И страшно.
Дани протянула руку и тихонько коснулась его плеча.
– Все будет хорошо, – тепло сказала она, удивляясь сама себе.
Зачем она это сделала? Зачем она это говорит? Она понятия не имеет, что произошло и, конечно же, она знает, чем все закончится! Но, если молитвы помогают, она будет молиться...
Оливер на секунду оторвался от дороги, чтобы улыбнуться ей.
– Спасибо. Надеюсь, ты не против, что они позвонили тебе домой? Они, кажется, отыскали меня, позвонив твоему деду. А он уж дал твой телефон.
И теперь, наверное, тоже теряется в догадках, что происходит, подумала Дани.
– Хорошо, что им удалось найти тебя, остальное значения не имеет, – решительно сказала она. И нерешительно спросила: – Но что случилось, Оливер?
Он с трудом сглотнул.
– Я только одно знаю – что ей стало плохо, и два часа назад ее доставили в клинику Мэтта. – Он вполголоса выругался. – Эта идиотка не пожелала ничего мне сказать. Сказала, что по телефону ничего не расскажет, что Мэтт ждет меня и сам мне все сообщит. Но сейчас-то мне это не поможет! Теперь я должен мучиться не известностью.
Дани всей душой сочувствовала ему. Она по себе знала – неизвестность хуже всего! И потом... у него нет никого, кроме Конни. То есть, он думает, что у него никого нет.
Хотя это и не так, Дани-то знала об этом. То, что она поняла вчера, означало, что у Оливера есть семья и кроме Конни.
Но сейчас это ничего для него не меняет. Нужно смотреть правде в лицо.

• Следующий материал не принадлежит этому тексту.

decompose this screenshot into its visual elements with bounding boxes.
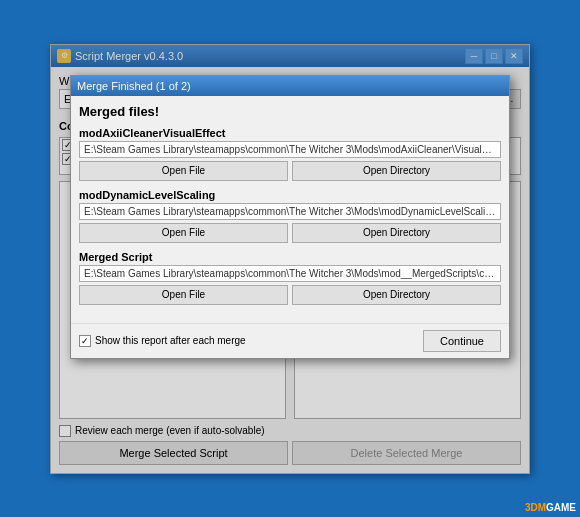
mod1-path: E:\Steam Games Library\steamapps\common\… bbox=[79, 141, 501, 158]
mod2-section: modDynamicLevelScaling E:\Steam Games Li… bbox=[79, 189, 501, 243]
modal-window: Merge Finished (1 of 2) Merged files! mo… bbox=[70, 75, 510, 359]
merged-script-path: E:\Steam Games Library\steamapps\common\… bbox=[79, 265, 501, 282]
modal-overlay: Merge Finished (1 of 2) Merged files! mo… bbox=[51, 45, 529, 473]
mod2-open-dir-button[interactable]: Open Directory bbox=[292, 223, 501, 243]
merged-script-buttons: Open File Open Directory bbox=[79, 285, 501, 305]
show-report-checkbox[interactable]: ✓ bbox=[79, 335, 91, 347]
merged-script-name: Merged Script bbox=[79, 251, 501, 263]
merged-script-section: Merged Script E:\Steam Games Library\ste… bbox=[79, 251, 501, 305]
mod1-buttons: Open File Open Directory bbox=[79, 161, 501, 181]
modal-title-bar: Merge Finished (1 of 2) bbox=[71, 76, 509, 96]
continue-button[interactable]: Continue bbox=[423, 330, 501, 352]
merged-open-dir-button[interactable]: Open Directory bbox=[292, 285, 501, 305]
merged-open-file-button[interactable]: Open File bbox=[79, 285, 288, 305]
main-window: ⚙ Script Merger v0.4.3.0 ─ □ ✕ Witcher 3… bbox=[50, 44, 530, 474]
mod2-path: E:\Steam Games Library\steamapps\common\… bbox=[79, 203, 501, 220]
mod1-section: modAxiiCleanerVisualEffect E:\Steam Game… bbox=[79, 127, 501, 181]
mod1-open-file-button[interactable]: Open File bbox=[79, 161, 288, 181]
modal-title: Merge Finished (1 of 2) bbox=[77, 80, 191, 92]
show-report-row: ✓ Show this report after each merge bbox=[79, 335, 417, 347]
mod2-open-file-button[interactable]: Open File bbox=[79, 223, 288, 243]
merged-files-title: Merged files! bbox=[79, 104, 501, 119]
mod2-name: modDynamicLevelScaling bbox=[79, 189, 501, 201]
mod1-name: modAxiiCleanerVisualEffect bbox=[79, 127, 501, 139]
modal-footer: ✓ Show this report after each merge Cont… bbox=[71, 323, 509, 358]
show-report-label: Show this report after each merge bbox=[95, 335, 246, 346]
mod2-buttons: Open File Open Directory bbox=[79, 223, 501, 243]
mod1-open-dir-button[interactable]: Open Directory bbox=[292, 161, 501, 181]
modal-body: Merged files! modAxiiCleanerVisualEffect… bbox=[71, 96, 509, 321]
watermark: 3DMGAME bbox=[525, 502, 576, 513]
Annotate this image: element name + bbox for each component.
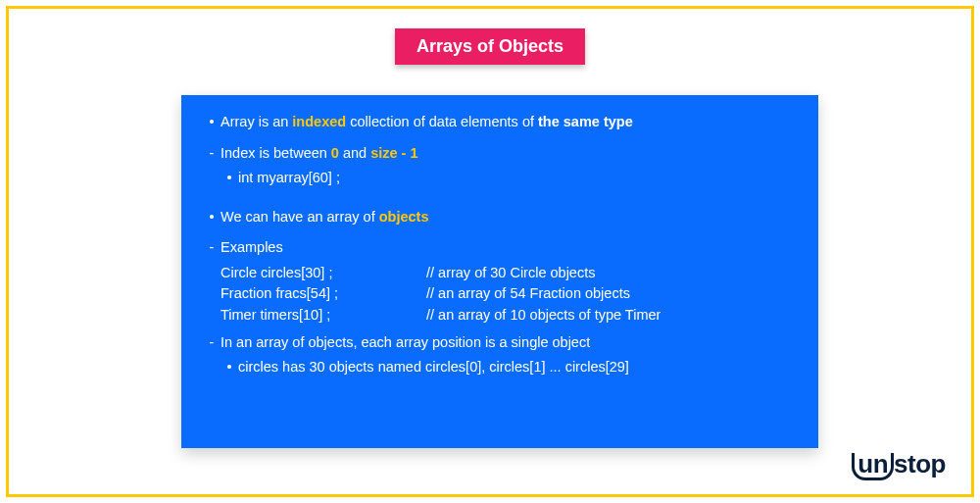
text: Array is an [220, 114, 292, 129]
point-each-position: - In an array of objects, each array pos… [203, 333, 797, 353]
example-decl: Circle circles[30] ; [220, 264, 426, 283]
bullet-icon: • [203, 113, 220, 132]
example-comment: // an array of 10 objects of type Timer [426, 306, 797, 326]
slide-frame: Arrays of Objects • Array is an indexed … [6, 6, 974, 497]
point-int-myarray: • int myarray[60] ; [203, 169, 797, 188]
text: We can have an array of [220, 209, 379, 225]
text: and [339, 145, 370, 161]
slide-title: Arrays of Objects [395, 28, 585, 65]
point-array-indexed: • Array is an indexed collection of data… [203, 113, 797, 132]
example-row: Fraction fracs[54] ; // an array of 54 F… [220, 284, 797, 304]
text: collection of data elements of [346, 114, 538, 129]
bold-same-type: the same type [538, 114, 633, 129]
examples-block: Circle circles[30] ; // array of 30 Circ… [203, 264, 797, 326]
highlight-size-minus-1: size - 1 [370, 145, 417, 161]
point-array-of-objects: • We can have an array of objects [203, 208, 797, 227]
highlight-indexed: indexed [292, 114, 346, 129]
text: Index is between [220, 145, 331, 161]
brand-logo: unstop [852, 449, 946, 480]
logo-stop: stop [894, 449, 946, 478]
content-panel: • Array is an indexed collection of data… [181, 95, 818, 448]
example-decl: Timer timers[10] ; [220, 306, 426, 326]
bullet-icon: • [203, 208, 220, 227]
example-row: Circle circles[30] ; // array of 30 Circ… [220, 264, 797, 283]
example-comment: // array of 30 Circle objects [426, 264, 797, 283]
text: circles has 30 objects named circles[0],… [238, 358, 797, 377]
example-comment: // an array of 54 Fraction objects [426, 284, 797, 304]
logo-un: un [852, 453, 894, 480]
highlight-objects: objects [379, 209, 429, 225]
point-examples: - Examples [203, 238, 797, 258]
dash-icon: - [203, 144, 220, 164]
point-circles-named: • circles has 30 objects named circles[0… [203, 358, 797, 377]
examples-label: Examples [220, 238, 797, 258]
bullet-icon: • [220, 169, 238, 188]
highlight-zero: 0 [331, 145, 339, 161]
dash-icon: - [203, 333, 220, 353]
bullet-icon: • [220, 358, 238, 377]
example-row: Timer timers[10] ; // an array of 10 obj… [220, 306, 797, 326]
example-decl: Fraction fracs[54] ; [220, 284, 426, 304]
code-int-myarray: int myarray[60] ; [238, 169, 797, 188]
point-index-range: - Index is between 0 and size - 1 [203, 144, 797, 164]
dash-icon: - [203, 238, 220, 258]
text: In an array of objects, each array posit… [220, 333, 797, 353]
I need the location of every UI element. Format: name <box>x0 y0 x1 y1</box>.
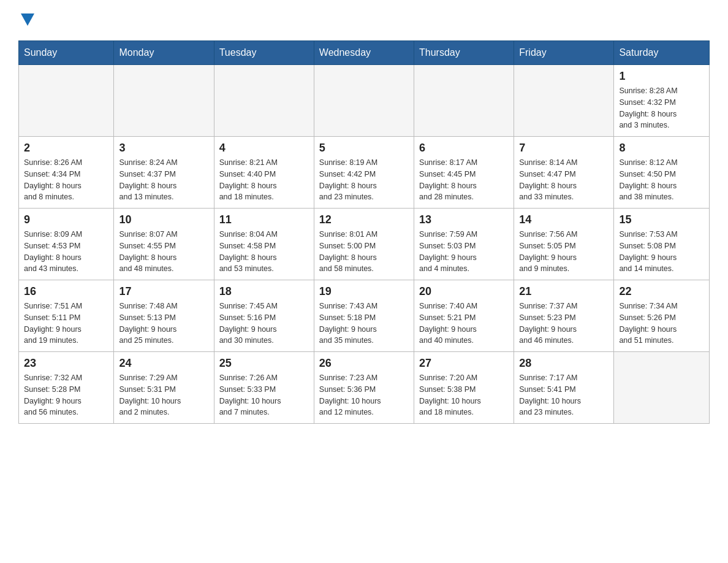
day-info: Sunrise: 7:20 AMSunset: 5:38 PMDaylight:… <box>419 372 509 418</box>
day-number: 7 <box>519 142 609 155</box>
day-number: 10 <box>119 213 208 226</box>
day-of-week-header: Thursday <box>414 41 514 65</box>
day-info: Sunrise: 8:04 AMSunset: 4:58 PMDaylight:… <box>219 229 309 275</box>
day-info: Sunrise: 7:26 AMSunset: 5:33 PMDaylight:… <box>219 372 309 418</box>
day-number: 5 <box>319 142 409 155</box>
calendar-cell: 15Sunrise: 7:53 AMSunset: 5:08 PMDayligh… <box>614 209 710 280</box>
calendar-cell: 24Sunrise: 7:29 AMSunset: 5:31 PMDayligh… <box>114 352 214 424</box>
day-info: Sunrise: 7:37 AMSunset: 5:23 PMDaylight:… <box>519 301 609 347</box>
day-info: Sunrise: 7:43 AMSunset: 5:18 PMDaylight:… <box>319 301 409 347</box>
day-number: 26 <box>319 357 409 370</box>
day-info: Sunrise: 8:01 AMSunset: 5:00 PMDaylight:… <box>319 229 409 275</box>
calendar-cell: 9Sunrise: 8:09 AMSunset: 4:53 PMDaylight… <box>19 209 114 280</box>
day-number: 23 <box>24 357 108 370</box>
day-info: Sunrise: 7:48 AMSunset: 5:13 PMDaylight:… <box>119 301 208 347</box>
calendar-cell: 17Sunrise: 7:48 AMSunset: 5:13 PMDayligh… <box>114 280 214 352</box>
day-info: Sunrise: 8:24 AMSunset: 4:37 PMDaylight:… <box>119 157 208 203</box>
calendar-cell: 19Sunrise: 7:43 AMSunset: 5:18 PMDayligh… <box>314 280 414 352</box>
calendar-cell: 28Sunrise: 7:17 AMSunset: 5:41 PMDayligh… <box>514 352 614 424</box>
day-number: 27 <box>419 357 509 370</box>
day-of-week-header: Sunday <box>19 41 114 65</box>
day-number: 14 <box>519 213 609 226</box>
calendar-cell: 13Sunrise: 7:59 AMSunset: 5:03 PMDayligh… <box>414 209 514 280</box>
day-number: 2 <box>24 142 108 155</box>
day-number: 21 <box>519 285 609 298</box>
calendar-cell <box>214 65 314 137</box>
day-info: Sunrise: 8:07 AMSunset: 4:55 PMDaylight:… <box>119 229 208 275</box>
page-header <box>18 12 710 28</box>
days-of-week-row: SundayMondayTuesdayWednesdayThursdayFrid… <box>19 41 710 65</box>
day-number: 6 <box>419 142 509 155</box>
calendar-cell <box>414 65 514 137</box>
calendar-cell: 22Sunrise: 7:34 AMSunset: 5:26 PMDayligh… <box>614 280 710 352</box>
calendar-week-row: 23Sunrise: 7:32 AMSunset: 5:28 PMDayligh… <box>19 352 710 424</box>
day-number: 20 <box>419 285 509 298</box>
calendar-cell: 8Sunrise: 8:12 AMSunset: 4:50 PMDaylight… <box>614 137 710 209</box>
day-info: Sunrise: 8:28 AMSunset: 4:32 PMDaylight:… <box>619 85 704 131</box>
calendar-cell: 16Sunrise: 7:51 AMSunset: 5:11 PMDayligh… <box>19 280 114 352</box>
day-info: Sunrise: 8:21 AMSunset: 4:40 PMDaylight:… <box>219 157 309 203</box>
day-number: 17 <box>119 285 208 298</box>
day-info: Sunrise: 7:59 AMSunset: 5:03 PMDaylight:… <box>419 229 509 275</box>
day-info: Sunrise: 8:17 AMSunset: 4:45 PMDaylight:… <box>419 157 509 203</box>
day-of-week-header: Monday <box>114 41 214 65</box>
svg-marker-0 <box>21 13 34 26</box>
day-number: 25 <box>219 357 309 370</box>
calendar-cell: 4Sunrise: 8:21 AMSunset: 4:40 PMDaylight… <box>214 137 314 209</box>
day-info: Sunrise: 7:17 AMSunset: 5:41 PMDaylight:… <box>519 372 609 418</box>
calendar-cell: 2Sunrise: 8:26 AMSunset: 4:34 PMDaylight… <box>19 137 114 209</box>
day-info: Sunrise: 7:51 AMSunset: 5:11 PMDaylight:… <box>24 301 108 347</box>
day-of-week-header: Tuesday <box>214 41 314 65</box>
calendar-cell: 21Sunrise: 7:37 AMSunset: 5:23 PMDayligh… <box>514 280 614 352</box>
day-info: Sunrise: 7:23 AMSunset: 5:36 PMDaylight:… <box>319 372 409 418</box>
calendar-week-row: 16Sunrise: 7:51 AMSunset: 5:11 PMDayligh… <box>19 280 710 352</box>
day-of-week-header: Wednesday <box>314 41 414 65</box>
day-info: Sunrise: 8:19 AMSunset: 4:42 PMDaylight:… <box>319 157 409 203</box>
calendar-body: 1Sunrise: 8:28 AMSunset: 4:32 PMDaylight… <box>19 65 710 424</box>
day-number: 16 <box>24 285 108 298</box>
day-number: 19 <box>319 285 409 298</box>
calendar-cell: 11Sunrise: 8:04 AMSunset: 4:58 PMDayligh… <box>214 209 314 280</box>
day-info: Sunrise: 7:53 AMSunset: 5:08 PMDaylight:… <box>619 229 704 275</box>
day-number: 18 <box>219 285 309 298</box>
day-number: 12 <box>319 213 409 226</box>
calendar-cell <box>314 65 414 137</box>
calendar-week-row: 2Sunrise: 8:26 AMSunset: 4:34 PMDaylight… <box>19 137 710 209</box>
day-info: Sunrise: 7:56 AMSunset: 5:05 PMDaylight:… <box>519 229 609 275</box>
calendar-cell: 5Sunrise: 8:19 AMSunset: 4:42 PMDaylight… <box>314 137 414 209</box>
day-info: Sunrise: 7:40 AMSunset: 5:21 PMDaylight:… <box>419 301 509 347</box>
calendar-cell: 14Sunrise: 7:56 AMSunset: 5:05 PMDayligh… <box>514 209 614 280</box>
day-number: 28 <box>519 357 609 370</box>
day-number: 22 <box>619 285 704 298</box>
calendar-cell: 25Sunrise: 7:26 AMSunset: 5:33 PMDayligh… <box>214 352 314 424</box>
day-info: Sunrise: 7:34 AMSunset: 5:26 PMDaylight:… <box>619 301 704 347</box>
calendar-cell: 26Sunrise: 7:23 AMSunset: 5:36 PMDayligh… <box>314 352 414 424</box>
day-number: 4 <box>219 142 309 155</box>
day-number: 11 <box>219 213 309 226</box>
calendar-cell: 10Sunrise: 8:07 AMSunset: 4:55 PMDayligh… <box>114 209 214 280</box>
day-info: Sunrise: 8:12 AMSunset: 4:50 PMDaylight:… <box>619 157 704 203</box>
calendar-week-row: 9Sunrise: 8:09 AMSunset: 4:53 PMDaylight… <box>19 209 710 280</box>
day-number: 24 <box>119 357 208 370</box>
logo-arrow-icon <box>21 13 34 28</box>
calendar-cell <box>514 65 614 137</box>
day-number: 15 <box>619 213 704 226</box>
calendar-cell <box>614 352 710 424</box>
calendar-cell: 12Sunrise: 8:01 AMSunset: 5:00 PMDayligh… <box>314 209 414 280</box>
day-number: 9 <box>24 213 108 226</box>
calendar-cell: 23Sunrise: 7:32 AMSunset: 5:28 PMDayligh… <box>19 352 114 424</box>
day-info: Sunrise: 8:14 AMSunset: 4:47 PMDaylight:… <box>519 157 609 203</box>
calendar-cell: 7Sunrise: 8:14 AMSunset: 4:47 PMDaylight… <box>514 137 614 209</box>
day-number: 1 <box>619 70 704 83</box>
calendar-cell: 20Sunrise: 7:40 AMSunset: 5:21 PMDayligh… <box>414 280 514 352</box>
day-number: 13 <box>419 213 509 226</box>
day-info: Sunrise: 7:32 AMSunset: 5:28 PMDaylight:… <box>24 372 108 418</box>
day-number: 3 <box>119 142 208 155</box>
calendar-table: SundayMondayTuesdayWednesdayThursdayFrid… <box>18 40 710 424</box>
logo <box>18 12 34 28</box>
day-info: Sunrise: 8:09 AMSunset: 4:53 PMDaylight:… <box>24 229 108 275</box>
calendar-cell: 27Sunrise: 7:20 AMSunset: 5:38 PMDayligh… <box>414 352 514 424</box>
day-info: Sunrise: 7:45 AMSunset: 5:16 PMDaylight:… <box>219 301 309 347</box>
calendar-cell: 1Sunrise: 8:28 AMSunset: 4:32 PMDaylight… <box>614 65 710 137</box>
day-number: 8 <box>619 142 704 155</box>
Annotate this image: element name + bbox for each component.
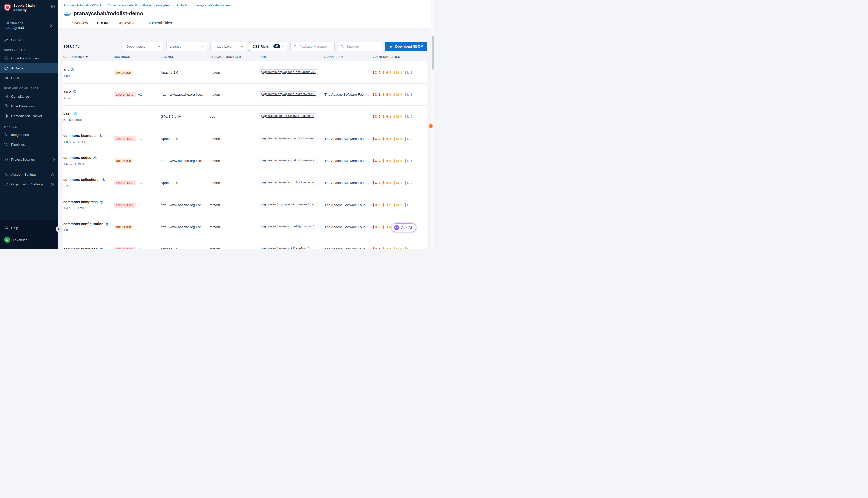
avatar: L (4, 237, 10, 243)
more-risks-link[interactable]: +1 (138, 203, 142, 207)
purl-chip[interactable]: pkg:maven/commons-fileupload/… (259, 246, 313, 249)
supplier-input[interactable] (346, 44, 379, 49)
more-risks-link[interactable]: +1 (138, 247, 142, 249)
filter-license[interactable]: License (166, 42, 207, 51)
tab-deployments[interactable]: Deployments (118, 21, 140, 28)
tab-bar: OverviewSBOMDeploymentsVulnerabilities (63, 21, 427, 28)
dependency-version: 1.6.5 (63, 74, 111, 78)
person-icon (4, 172, 8, 177)
purl-chip[interactable]: pkg:maven/org.apache.commons/com… (259, 202, 318, 207)
purl-chip[interactable]: pkg:maven/commons-configuration/… (259, 224, 318, 230)
sidebar-item-help[interactable]: Help (0, 223, 58, 233)
table-row-avro[interactable]: avro1.7.7END OF LIFE+1http---www.apache.… (63, 83, 427, 106)
table-row-bash[interactable]: bash5.1-6ubuntu1-GPL-3.0-onlydebpkg:deb/… (63, 106, 427, 128)
oss-risk-badge: END OF LIFE (114, 136, 135, 141)
severity-h: H0 (383, 247, 391, 249)
vulnerability-counts: C0H2M0L0 (373, 137, 427, 141)
sbom-content: Total: 73 DependencyLicenseImage LayerOS… (58, 28, 434, 249)
layers-icon (99, 134, 102, 137)
sidebar-item-remediation-tracker[interactable]: Remediation Tracker (0, 111, 58, 121)
more-risks-link[interactable]: +1 (138, 93, 142, 96)
table-row-commons-configuration[interactable]: commons-configuration1.6OUTDATEDhttp---w… (63, 216, 427, 238)
people-icon (4, 182, 8, 186)
sidebar-section-supply-chain: SUPPLY CHAIN (0, 45, 58, 53)
tab-vulnerabilities[interactable]: Vulnerabilities (148, 21, 172, 28)
severity-m: M0 (394, 137, 402, 141)
package-manager-search[interactable] (290, 42, 335, 51)
repository-icon (4, 56, 8, 61)
package-manager: maven (210, 159, 259, 163)
docker-icon (63, 11, 71, 16)
supplier: The Apache Software Foun… (324, 203, 373, 207)
purl-chip[interactable]: pkg:maven/commons-beanutils/comm… (259, 135, 318, 141)
page-header: Account: Automation-SSCA>Organization: d… (58, 0, 434, 28)
purl-chip[interactable]: pkg:maven/commons-collections/co… (259, 180, 318, 185)
breadcrumb-link-2[interactable]: Project: pranay-test (143, 3, 170, 7)
breadcrumb-link-4[interactable]: pranaycshah/todolist-demo (194, 3, 232, 7)
table-row-commons-beanutils[interactable]: commons-beanutils1.8.3→1.11.0END OF LIFE… (63, 128, 427, 150)
sidebar-item-integrations[interactable]: Integrations (0, 130, 58, 140)
filter-image-layer[interactable]: Image Layer (210, 42, 246, 51)
dependency-name: commons-fileupload (63, 247, 111, 249)
package-manager-input[interactable] (299, 44, 332, 49)
sidebar-item-account-settings[interactable]: Account Settings (0, 170, 58, 180)
layers-icon (100, 200, 103, 204)
sidebar-item-project-settings[interactable]: Project Settings (0, 155, 58, 165)
table-row-ant[interactable]: ant1.6.5OUTDATEDApache-2.0mavenpkg:maven… (63, 62, 427, 83)
license: GPL-3.0-only (161, 115, 210, 118)
filter-dependency[interactable]: Dependency (123, 42, 163, 51)
purl-chip[interactable]: pkg:maven/org.apache.avro/avro@1… (259, 91, 318, 97)
sort-icon (341, 56, 343, 58)
oss-risk-badge: OUTDATED (114, 70, 133, 75)
info-icon (51, 183, 54, 186)
sidebar-item-rule-definitions[interactable]: Rule Definitions (0, 101, 58, 111)
layers-icon (102, 178, 105, 182)
column-header-dependency[interactable]: DEPENDENCY (63, 55, 114, 58)
column-header-supplier[interactable]: SUPPLIER (324, 55, 373, 58)
table-row-commons-fileupload[interactable]: commons-fileuploadEND OF LIFE+1Apache-2.… (63, 238, 427, 249)
severity-m: M0 (394, 115, 402, 118)
column-header-oss-risks: OSS RISKS (114, 55, 161, 58)
breadcrumb-link-1[interactable]: Organization: default (108, 3, 137, 7)
table-row-commons-compress[interactable]: commons-compress1.4.1→1.28.0END OF LIFE+… (63, 194, 427, 216)
supplier-search[interactable] (338, 42, 382, 51)
severity-l: L1 (405, 93, 412, 96)
brand-title: Supply ChainSecurity (13, 3, 35, 12)
table-row-commons-collections[interactable]: commons-collections3.2.1END OF LIFE+1Apa… (63, 172, 427, 194)
license: http---www.apache.org-lice… (161, 93, 210, 96)
sidebar-item-organization-settings[interactable]: Organization Settings (0, 180, 58, 189)
breadcrumb-link-0[interactable]: Account: Automation-SSCA (63, 3, 102, 7)
tab-sbom[interactable]: SBOM (97, 21, 108, 28)
severity-h: H0 (383, 159, 391, 163)
ask-ai-button[interactable]: Ask AI (391, 223, 416, 232)
main-area: Account: Automation-SSCA>Organization: d… (58, 0, 434, 249)
sidebar-item-cicd[interactable]: CI/CD (0, 73, 58, 83)
sidebar-section-risk-compliance: RISK AND COMPLIANCE (0, 83, 58, 92)
sidebar-item-code-repositories[interactable]: Code Repositories (0, 53, 58, 63)
chevron-left-icon (57, 228, 60, 230)
purl-chip[interactable]: pkg:maven/org.apache.ant/ant@1.6… (259, 69, 318, 75)
download-sbom-button[interactable]: Download SBOM (385, 42, 427, 51)
notification-dot[interactable] (429, 124, 433, 128)
filter-oss-risks[interactable]: OSS Risks01 (249, 42, 287, 51)
apps-grid-icon[interactable] (51, 4, 55, 8)
more-risks-link[interactable]: +1 (138, 181, 142, 185)
chevron-down-icon (241, 45, 243, 48)
project-selector[interactable]: PROJECT pranay-test (3, 19, 55, 32)
package-manager: maven (210, 93, 259, 96)
more-risks-link[interactable]: +1 (138, 137, 142, 141)
dependency-name: ant (63, 67, 111, 71)
oss-risk-badge: END OF LIFE (114, 247, 135, 249)
sidebar-collapse-handle[interactable] (55, 226, 61, 232)
scrollbar-thumb[interactable] (432, 36, 434, 69)
user-menu[interactable]: L Lavakush (0, 234, 58, 246)
purl-chip[interactable]: pkg:maven/commons-codec/commons-… (259, 158, 318, 163)
purl-chip[interactable]: pkg:deb/ubuntu/bash@5.1-6ubuntu1 (259, 114, 316, 119)
breadcrumb-link-3[interactable]: Artifacts (176, 3, 187, 7)
sidebar-item-get-started[interactable]: Get Started (0, 35, 58, 45)
sidebar-item-artifacts[interactable]: Artifacts (0, 63, 58, 73)
tab-overview[interactable]: Overview (72, 21, 88, 28)
sidebar-item-pipelines[interactable]: Pipelines (0, 140, 58, 149)
table-row-commons-codec[interactable]: commons-codec1.6→1.19.0OUTDATEDhttp---ww… (63, 150, 427, 172)
sidebar-item-compliance[interactable]: Compliance (0, 92, 58, 101)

Сейчас главное – узнать, что с Конни, и надеяться на то, что с нею все будет в порядке. Что ничего серьезного не случилось. Однако... присутствие за ужином Мэтта, сам стиль их общения с Конни теперь, когда Дани узнала, что он врач, выглядел совсем иначе. Несомненно, они с Конни давно уже знакомы. И, несомненно, то, что Дани приняла за несколько фамильярную нежность, теперь выглядит совсем иначе. И очень напоминает зависимость больного человека от своего врача...
Поворачивая машину во двор клиники, Оливер сказал каким-то сдавленным голосом:
– Дани, я хочу, чтобы ты знала... Я очень рад, что ты сейчас со мной. Что ты согласилась со мной поехать.
Она снова без слов пожала ему руку. Они выбрались из машины и бок о бок пошли по гравийной дорожке к главному входу.
– Я очень привязалась к твоей матери, Оливер. Она такой необыкновенный человек – сразу вызывает любовь к себе.
При ее обычной сдержанности эти слова прозвучали как-то формально. Но Дани чувствовала, что Оливеру сейчас не нужны никакие изъявления чувств. Ему достаточно знать, что есть рядом еще один человек, который будет всей душой желать его матери выздоровления.
Он повернулся к ней и чуть улыбнулся – она поняла, что сказала именно те слова, что были ему необходимы. И еще одно она поняла с болезненной отчетливостью: она любит Оливера. Не охвачена страстью, а именно любит его. Никогда раньше она не ощущала с такой ясностью, что она находится на одной с ним душевной волне.
Она не знала, когда это произошло с ней. Она просто знала – она уже давно любит его. Любит настолько, что ей смешно даже вспомнить о той едва теплящейся симпатии, которую она испытывала к Джонни.
И вместе с пониманием, осознанием этого чувства пришла боль. И сколько еще боли сулит ей это чувство...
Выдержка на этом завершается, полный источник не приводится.